Schefer à travers sa « fiction » — plus vraie que ce qu’elle reprend — construit (comme naguère avec son « La photo au-dessus de lit » chez le même éditeur) un espace plurivoque au nom d’un fait divers qui bouleversa la France au début des années 60: le rapt du fils Peugeot. L’évènement fit la une des journaux et des radios. Mais une fois résolue, se découvrit sous l’histoire sa scène primitive.
Ce premier grand kidnapping français était de fait calqué mot pour mot sur un roman américain de la Série noire. Un jeune ouvrier séducteur au plus haut point, revenu de la guerre d’Algérie et reconverti dans la vente d’électrophones, se jette dans les nuits parisiennes. Il rencontre celles et ceux qu’on ne nomme pas encore « people » et entre autres une nymphette danoise amie d’Anna Karina. S’introduit au milieu de ce couple celui qui — antisocial viscéral — a découvert le livre de la Série noire. Il le révèle à lui-même et va entraîner l’enlèvement.
A l’aide de divers documents, Schefer remonte (à tous les sens du terme) cette histoire aussi criminelle que littéraire où réalité et fiction se mêlent. A coté des gangsters d’occasion et presque d’opérette se retrouve une part de la littérature et du cinéma de l’époque. Ces intervenants-là deviennent les vrais protagonistes de l’histoire. Il y a Antonioni à Cannes, Anna Karina bien sûr, Françoise Sagan, Kenneth Anger, Jean-Jacques Pauvert, Simenon, Histoire d’O et les tournages de Clouzot et de Truffaut à une époque où les médias de plus en plus puissants réinventent les récits criminels pour les scénariser à leur main.

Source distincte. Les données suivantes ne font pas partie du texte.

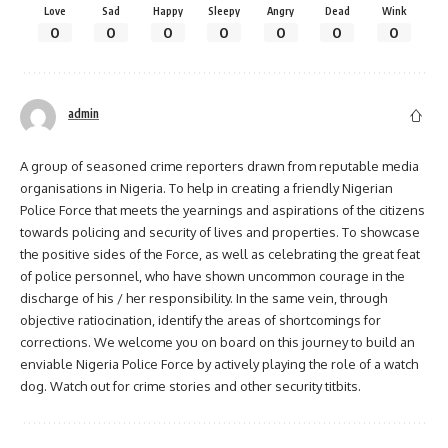
Love
Sad
Happy
Sleepy
Angry
Dead
Wink
0
0
0
0
0
0
0
admin
A group of seasoned crime reporters drawn from reputable media
organisations in Nigeria. To help in creating a friendly Nigerian
Police Force that meets the yearnings and aspirations of the citizens
towards policing and security of lives and properties. To showcase
the positive sides of the Force, as well as celebrating the great feat
of police personnel, who have shown uncommon courage in the
discharge of his / her responsibility. In the same vein, through
objective ratiocination, identify the areas of shortcomings for
corrections. We welcome you on board on this journey to build an
enviable Nigeria Police Force by actively playing the role of a watch
dog. Watch out for crime stories and other security titbits.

Ce livre n’est donc en rien un reportage mais un roman « cinématographique », magnétique, mondain, canaille, critique et dont la position logistique se déplace du rapt à sa restitution biaisée par les médias. Schefer montre comment le sexuel prend part dans une telle « romantisation » du réel.
Le livre crée une remise en question abyssale de la réalité dont le « champ » devient malléable et souple. Loin des mièvreries, l’auteur montre avec précision l’effet-image et son excédent. L’impossible ne peut la saturer et la propre fiction de l’auteur devient la « métaphore » particulière des « remises » des médias mais aussi la zone de mystère où l’obscur renverse la lumière de l’ordre.
jean-paul gavard-perret
Bertrand Schefer, Série noire, P.O.L éditeur, 2018, 176 p. — 17,00 €.